Die M-346 ist ein zweisitziges Flugzeug zur Schulung von Pilotinnen und Piloten für den Einsatz von Kampfjets der neuen Generation, bereits im Dienst in Italien, Polen, Griechenland, Israel, Katar und Singapur. Die ebenfalls von Leonardo produzierte C27J Spartan ist hingegen ein taktisches Transportflugzeug, das in zahlreichen Ländern, darunter den USA, genutzt wird.
„Denken Sie auch an die F-35-Fertigungslinie in Cameri, die sich zu einem Referenzzentrum für Lieferung und Wartung dieser Jets entwickelt hat“, ergänzt der Dozent mit Blick auf die Luftwaffenbasis in der Provinz Novara, wo eine der beiden Montage- und Prüflinien für F-35 außerhalb der USA betrieben wird (die andere steht in Nagoya in Japan).
Rubio-Besuch im Vatikan
Nach Ansicht von Alegi wird der Besuch des Außenministers am Donnerstag und Freitag für Italien keine direkten Folgen haben, sondern hängt mit der Unzufriedenheit katholischer Wählerinnen und Wähler mit der Trump-Regierung vor den Midterm-Wahlen im kommenden November zusammen. Hinzu kommen die Positionen Leos, die bislang näher an denen von Franziskus liegen als an denen von Benedikt XVI., wie es sich die US-Konservativen erhofft hatten.

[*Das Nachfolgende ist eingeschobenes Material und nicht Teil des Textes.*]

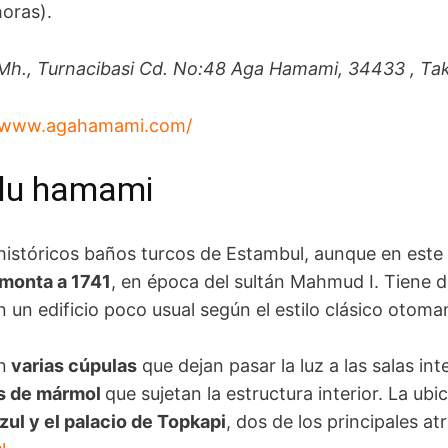
horas).
Mh., Turnacibasi Cd. No:48 Aga Hamami, 34433 , Taks
/www.agahamami.com/
ğlu hamami
 históricos baños turcos de Estambul, aunque en est
emonta a 1741
, en época del sultán Mahmud I. Tiene d
n un edificio poco usual según el estilo clásico otom
n
varias cúpulas
que dejan pasar la luz a las salas int
s de mármol
que sujetan la estructura interior. La ubi
zul y el palacio de Topkapi
, dos de los principales a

Der neue Angriff Trumps auf den Papst am Mittwoch könnte die Aufgabe des katholischen Rubio jedoch erschweren. Auf die vorherige Attacke hatte Prevost geantwortet, er habe „keine Angst“ vor der US-Regierung und wolle weiterhin „mit lauter Stimme gegen den Krieg sprechen“, da er „kein Politiker“ sei.
Das Treffen des Außenministers mit dem Papst wird eine „offene Aussprache“ über die Politik der Trump-Regierung beinhalten, kündigte der US-Botschafter beim Heiligen Stuhl, Brian Burch, am Mittwoch an.
Für Rubio ist es bereits der dritte Besuch in Italien (und der zweite im Vatikan bei Leo) im vergangenen Jahr. Er trifft auch Außenminister Antonio Tajani und Verteidigungsminister Crosetto sowie den Kardinalstaatssekretär des Heiligen Stuhls, Pietro Parolin.